About the ITV's Telemedicine and Telehealth
projects
Imagine being in physical pain and having to spend hours in a car or
plane because the nearest medical specialist is hundreds of miles away.
Telehealth
is using technology to provide medical care over distance and it is
improving healthcare for people everyday.
It allows physicians and health care specialists to diagnose and treat
patients over distances – whether that span is across a street, a city,
a region or an ocean. Telehealth can prevent uncomfortable delays, long
waiting, high travel expenses and family separation by bringing specialized
medical care directly to the people who need it. It is being practiced
in rural areas, school districts, home-health settings, nursing homes,
cruise ships, and even on the space missions.
ITV as a communication services company runs this technology in a practical way. Telemedicine is a technological
aproach helping people to have better medical care. Telemedicine typically
involves physicians using interactive video and/or store-and-forward
consultations to treat patients.

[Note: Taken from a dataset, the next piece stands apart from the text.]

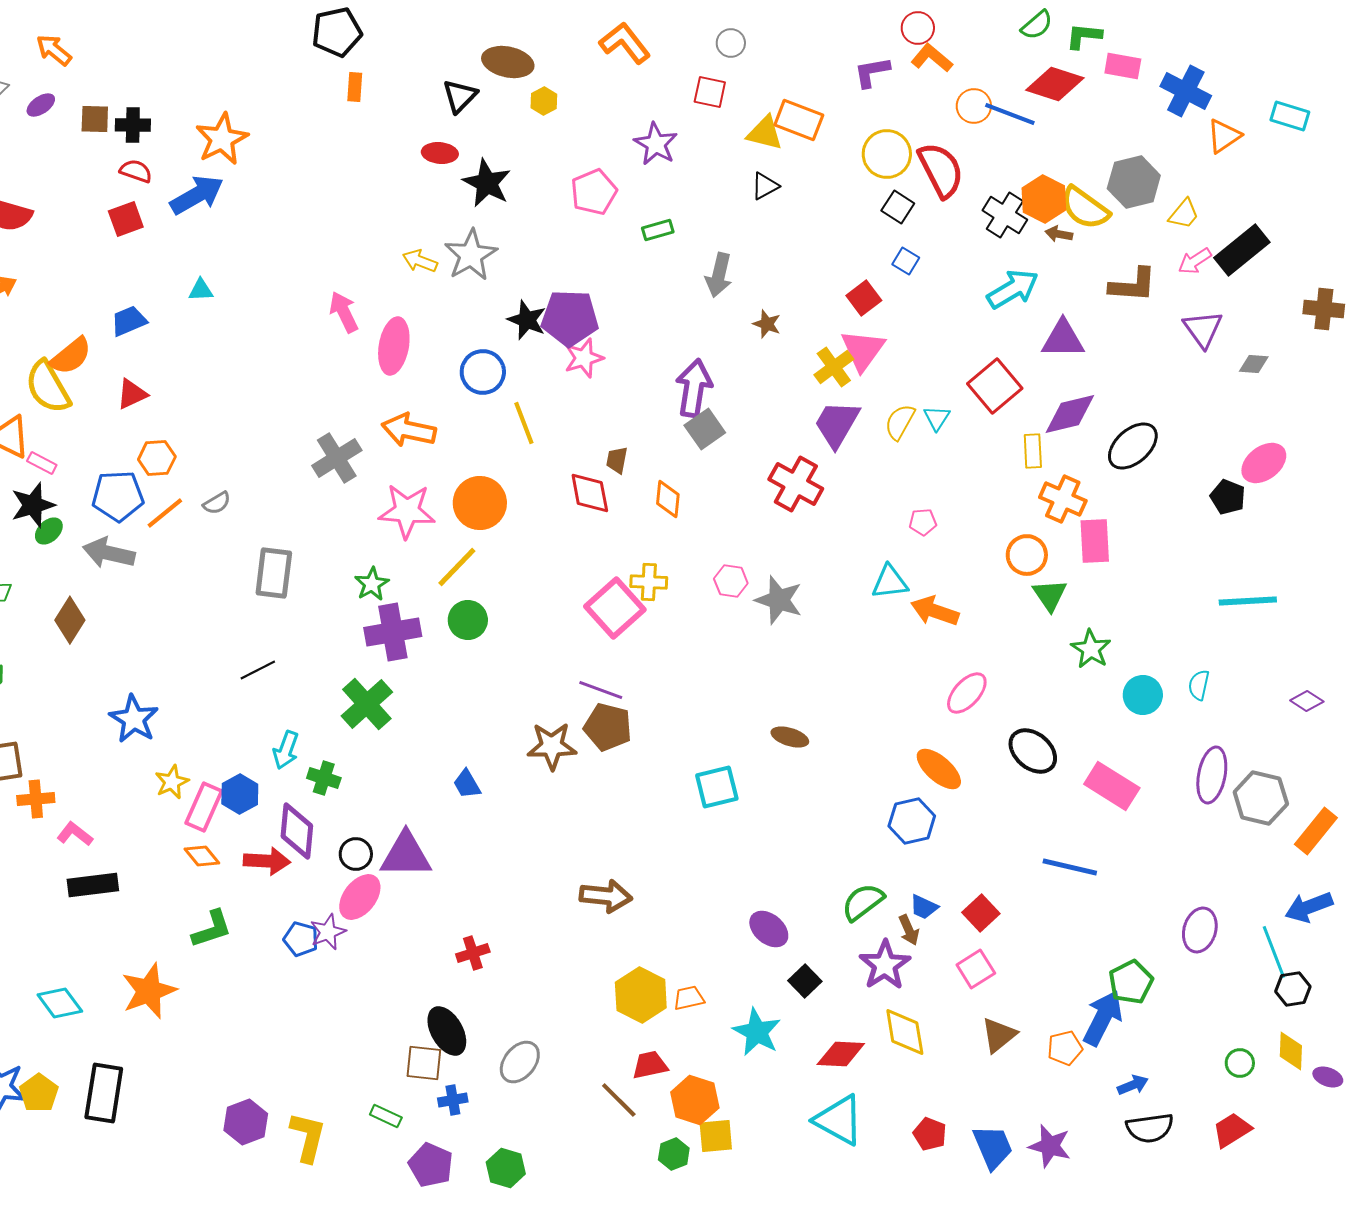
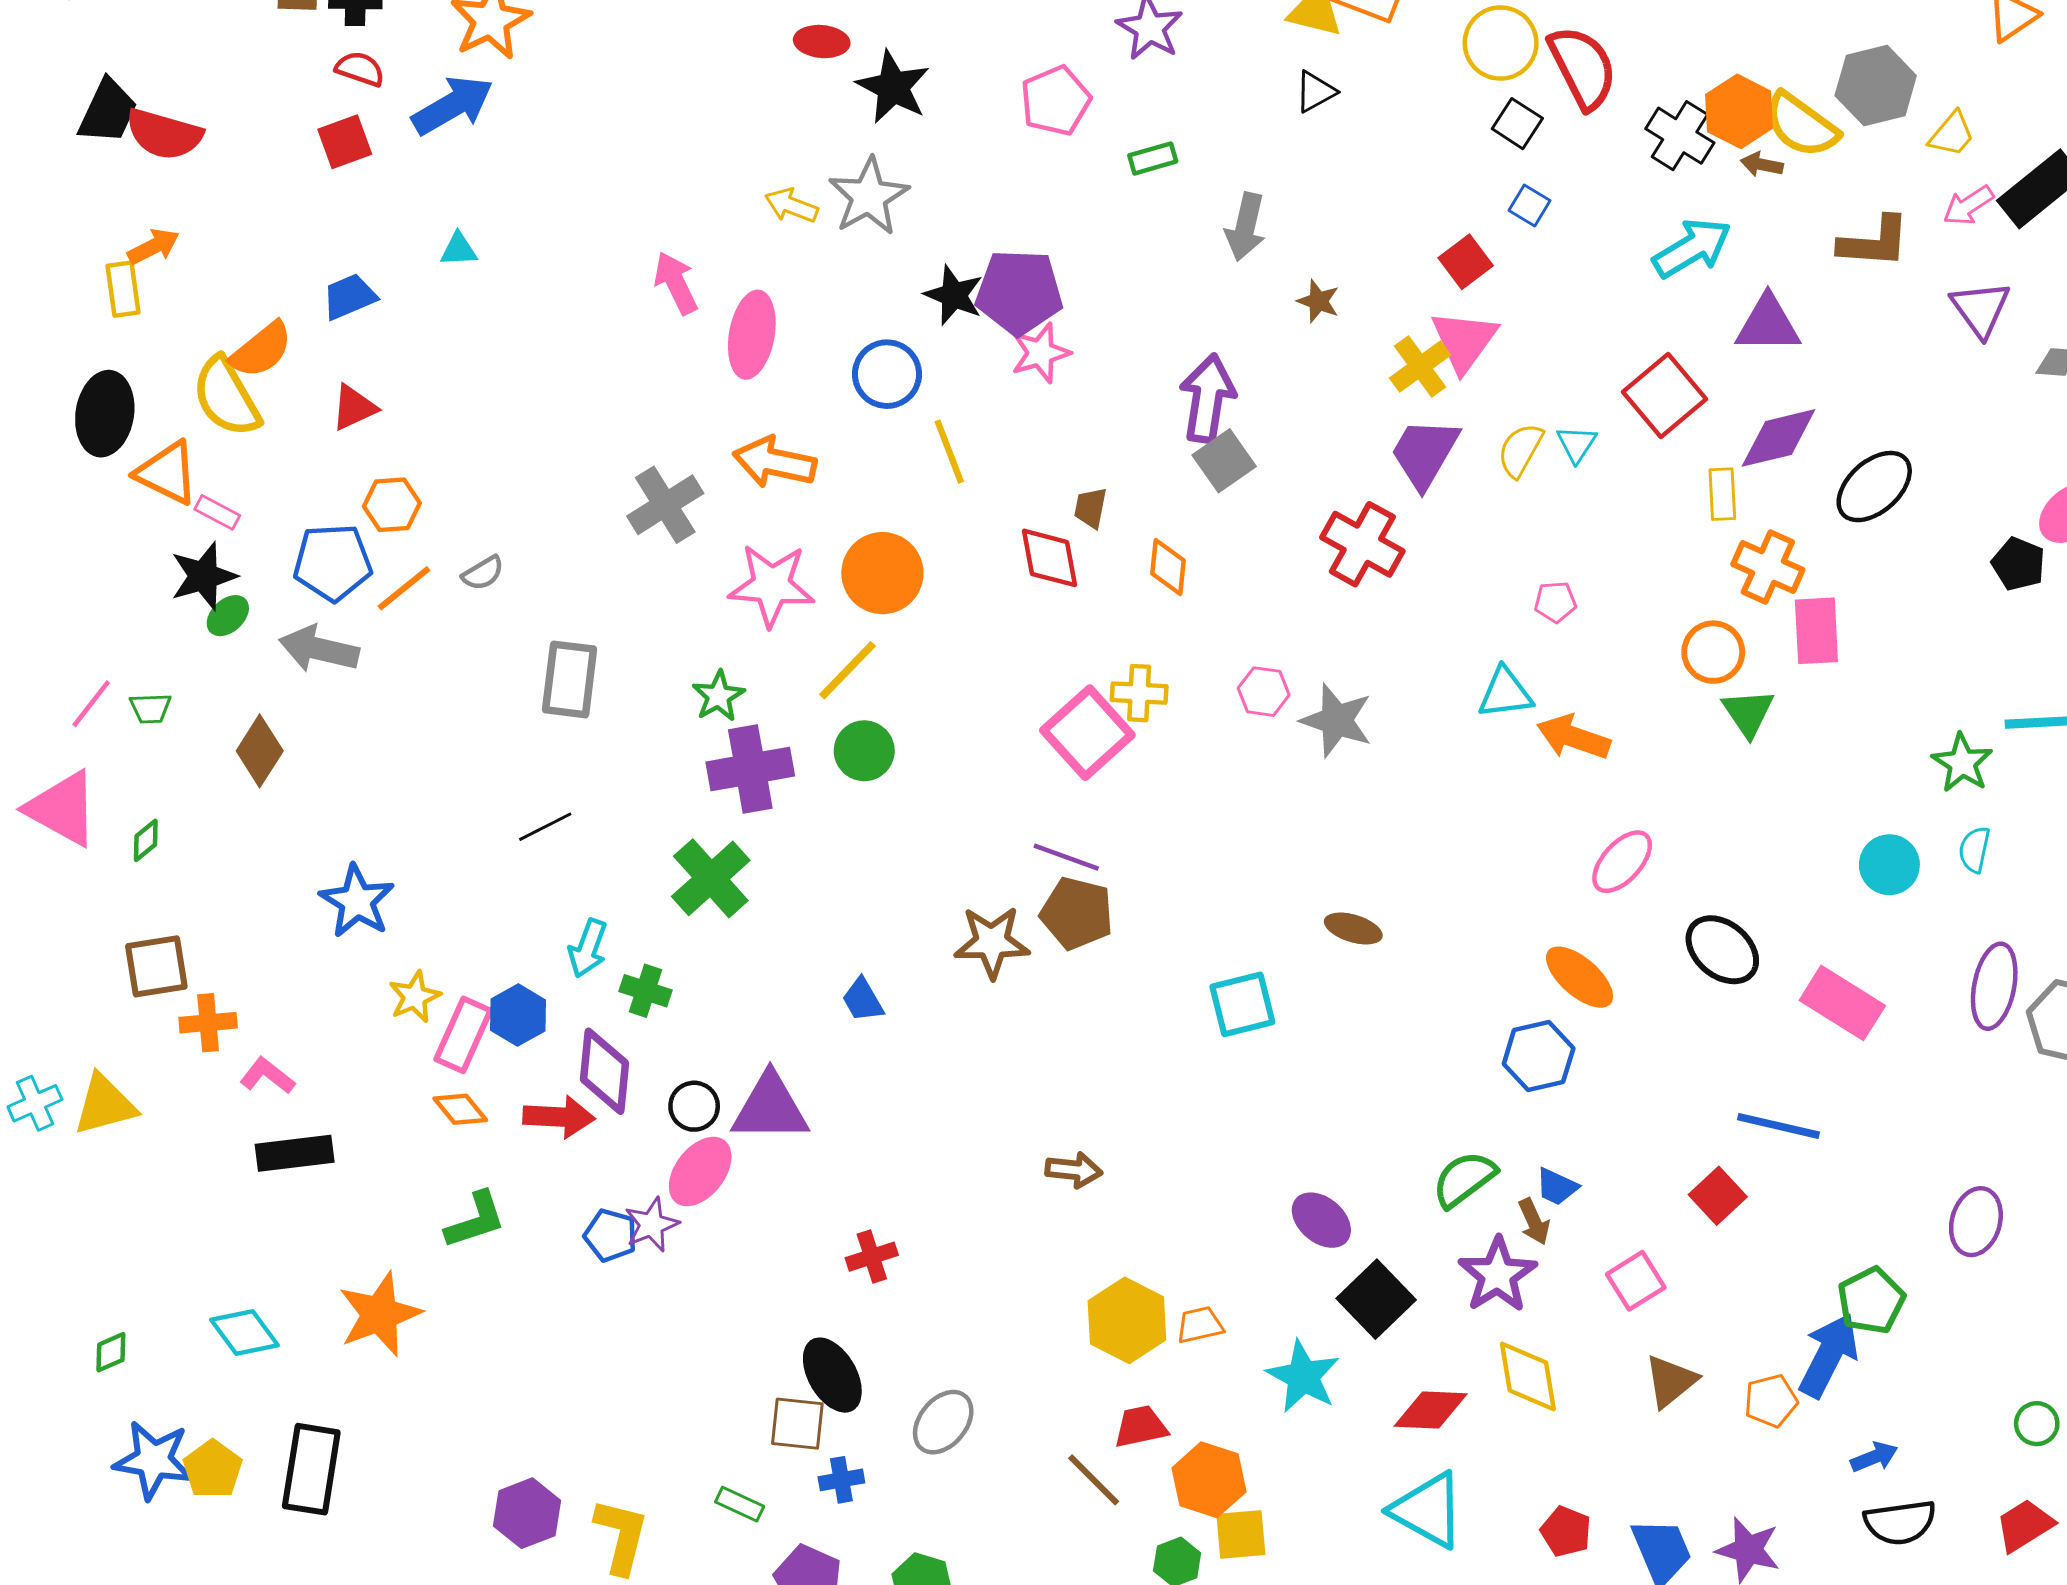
green star: (1091, 649) -> (1962, 763), moved
brown arrow: (606, 896) -> (1074, 1170), size x0.7
red square: (981, 913) -> (1718, 1196), moved
black square: (805, 981) -> (1376, 1299), size x1.5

Interactive video allows medical specialists
to directly communicate with their patients who are in another location,
using television monitors and specially adapted equipment. Store-and-Forward
techniques include physicians sending pictures, x-rays, ECG, EEG, drugs
information and other patient information directly to the computer of
a specialist. After reviewing that information, the specialist then
sends the diagnosis back to the local doctor, who treats the patients
and provides follow-up care.
Recently, the term telehealth has risen as a favorable
expansion upon the word telemedicine; telehealth includes non-clinical
services such as medical education or research.

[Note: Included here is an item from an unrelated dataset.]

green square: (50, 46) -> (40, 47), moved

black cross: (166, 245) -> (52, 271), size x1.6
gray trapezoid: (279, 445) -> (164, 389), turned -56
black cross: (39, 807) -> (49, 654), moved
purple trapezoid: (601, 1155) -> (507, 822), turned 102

How the telemedicine will impact the home healthcare industry?
Telehealth
and teledoctor technlogies offer one of the few concrete and readily
available ways to dramatically increase the efficiency of this sector
of the healthcare industry. Increases in efficiency are crucial if we're
going to avoid a breakdown in home health services over the next twenty
years.
As baby boomers retire and begin to require these
services in rapidly increasing quantities, it is highly unlikely that
in-person visits will allow us to expand supply rapidly enough to meet
the increasing demand. We are thus faced with two choices for the future:
(1) neglect telemedicine and face shortages of home healthcare services
rendered at higher costs, or

(2) use telemedicine and preserve the people, delivering the level
of care required without bankrupting the health care system. Anyone
who doubts this need only ask themselves how easy it is to hire qualified
home healthcare staff at the current levels of demand.
ITV
runs a hardware and web-based telemedical system which is
one of several new tools that use telecommunications technology -- computers,
the Internet, VSAT links and interactive television -- to improve and
expand home health care services for the elderly and others with chronic
disease. "Telehomecare" or "home telehealth," as
it is called, helps patients better manage their illness, thus avoiding
costly emergency room visits, hospitalizations and dangerous complications.